Para o ministro, o reconhecimento do estado de coisas inconstitucional nas prisões brasileiras pelo Supremo Tribunal Federal deve ir além da retórica, produzindo efeitos concretos no sistema de Justiça. “O juiz não pode deixar de levar em conta a gravidade do sistema prisional brasileiro, que está em persistente e duradoura crise e que é o grande opróbrio do sistema de justiça criminal. Ao cabo do déficit humano e material, cabe ao juiz, com responsabilidade, atuar para minimizar o efeito das agruras do cárcere.”
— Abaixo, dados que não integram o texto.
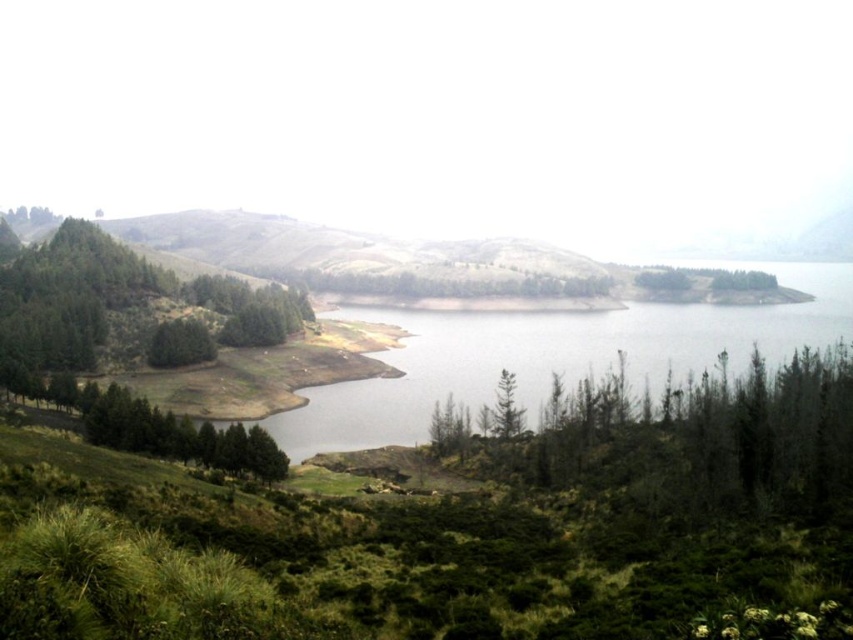 You are planning to place a small wooden bench in the scene. The bench requires a space wider than the green matte tree at lower left. Can the clear water at center provide enough space for the bench?

The clear water at center is wider than the green matte tree at lower left, so yes, the clear water at center can provide enough space for the bench.

You are standing at the edge of the lake and notice the clear water at center and the green matte tree at lower left. Which object is closer to the horizon?

The clear water at center is closer to the horizon than the green matte tree at lower left because it is positioned above it. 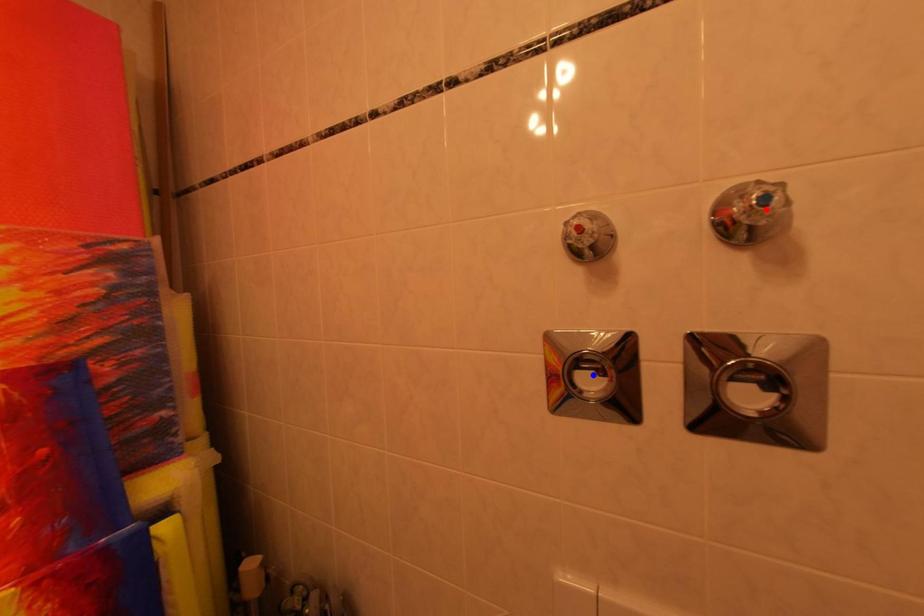 Question: Two points are marked on the image. Which point is closer to the camera?

Choices:
 (A) Blue point is closer.
 (B) Red point is closer.

Answer: (B) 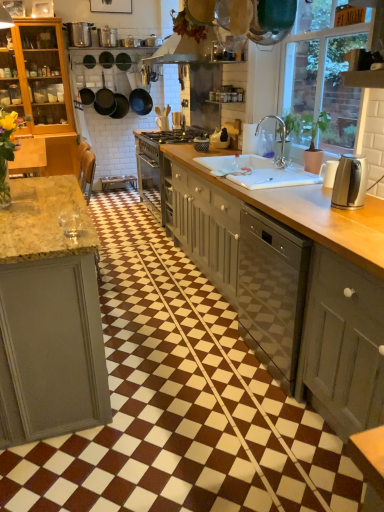 Question: Is matte black basket at center, which is the 2th appliance in front-to-back order, further to camera compared to satin silver toaster at center, which ranks as the fourth appliance in bottom-to-top order?

Choices:
 (A) no
 (B) yes

Answer: (A)

Question: Is matte black basket at center, which is the 4th appliance in back-to-front order, thinner than satin silver toaster at center, the first appliance in the back-to-front sequence?

Choices:
 (A) no
 (B) yes

Answer: (A)

Question: From the image's perspective, does matte black basket at center, which is the 4th appliance in back-to-front order, appear lower than satin silver toaster at center, the 4th appliance when ordered from right to left?

Choices:
 (A) no
 (B) yes

Answer: (B)

Question: Would you say satin silver toaster at center, the 4th appliance when ordered from right to left, is part of matte black basket at center, acting as the fourth appliance starting from the top,'s contents?

Choices:
 (A) no
 (B) yes

Answer: (A)

Question: Is matte black basket at center, which is the 2th appliance in front-to-back order, facing away from satin silver toaster at center, the first appliance in the back-to-front sequence?

Choices:
 (A) no
 (B) yes

Answer: (A)

Question: Relative to satin silver toaster at center, the first appliance in the back-to-front sequence, is matte black frying pan at upper left, the 1th frying pan from the left, in front or behind?

Choices:
 (A) behind
 (B) front

Answer: (A)

Question: Do you think matte black frying pan at upper left, the third frying pan positioned from the right, is within satin silver toaster at center, arranged as the 2th appliance when viewed from the top, or outside of it?

Choices:
 (A) inside
 (B) outside

Answer: (B)

Question: Considering the positions of matte black frying pan at upper left, the 1th frying pan from the left, and satin silver toaster at center, arranged as the 2th appliance when viewed from the top, in the image, is matte black frying pan at upper left, the 1th frying pan from the left, taller or shorter than satin silver toaster at center, arranged as the 2th appliance when viewed from the top,?

Choices:
 (A) tall
 (B) short

Answer: (A)

Question: Looking at their shapes, would you say matte black frying pan at upper left, the third frying pan positioned from the right, is wider or thinner than satin silver toaster at center, marked as the second appliance in a left-to-right arrangement?

Choices:
 (A) thin
 (B) wide

Answer: (B)

Question: In the image, is satin silver kettle at right on the left side or the right side of satin silver toaster at center, arranged as the 2th appliance when viewed from the top?

Choices:
 (A) left
 (B) right

Answer: (B)

Question: Relative to satin silver toaster at center, the first appliance in the back-to-front sequence, is satin silver kettle at right in front or behind?

Choices:
 (A) front
 (B) behind

Answer: (A)

Question: In terms of height, does satin silver kettle at right look taller or shorter compared to satin silver toaster at center, marked as the second appliance in a left-to-right arrangement?

Choices:
 (A) short
 (B) tall

Answer: (B)

Question: Looking at the image, does satin silver kettle at right seem bigger or smaller compared to satin silver toaster at center, the first appliance in the back-to-front sequence?

Choices:
 (A) small
 (B) big

Answer: (B)

Question: From a real-world perspective, relative to matte black kettle at upper center, the 2th appliance positioned from the right, is white glossy sink at center vertically above or below?

Choices:
 (A) below
 (B) above

Answer: (A)

Question: From their relative heights in the image, would you say white glossy sink at center is taller or shorter than matte black kettle at upper center, the 3th appliance viewed from the front?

Segundo Schietti, a magistratura contemporânea deve buscar o respeito à Constituição, à democracia e às instituições com uma leitura holística, plural e intersetorial das leis e da realidade. Citando a importância da conduta judicial e da garantia de legitimidade do direito penal, afirmou que magistrados e magistradas devem ser se manter fiéis a obrigações morais e à supremacia das normas constitucionais, independentemente dos efeitos na opinião pública, além de se atentarem à separação de papeis de cada agente processual. “Infelizmente, no Brasil, ainda se confundem os papeis que devem ser separados – o de investigar, o de acusar, o de produzir prova e o de julgar. Eles não devem se sobrepor, em nome de um processo moderno.”
O ministro do STJ ainda defendeu a presunção de inocência como princípio vetor que abriga diversas outras garantias, e a importância de que o magistrado não apenas conheça, mas que se familiarize com a diversidade da sociedade, compreendendo as razões de fundo que motivam contextos e atitudes. “A relação do juiz com o réu é com alguém de carne e osso, e não um personagem. O réu deve ser tratado como sujeito processual com voz ativa, um sujeito de direito e não objeto de atuação de inquisição, que não mais existe.”
Ao defender a empatia judicial – que não implica em concordar, mas em conhecer a realidade do outro – o ministro destacou a importância de que a magistratura se mantenha alerta no desempenho de sua função. “Ser juiz é lidar com uma dualidade de sentimentos. Lidar com o cidadão, com o homem que talvez expresse sentimentos e paixões, e em outro lado o juiz investido de uma toga, de poderes e expectativas que lhe impõem um comportamento compatível com o que se espera dessa figura. Essa dualidade muitas vezes nos traz alguma dificuldade de nos desprendermos desses subjetivismos, preconceitos, ideologias, e nos torna muitas vezes incapazes de compreender as motivações.”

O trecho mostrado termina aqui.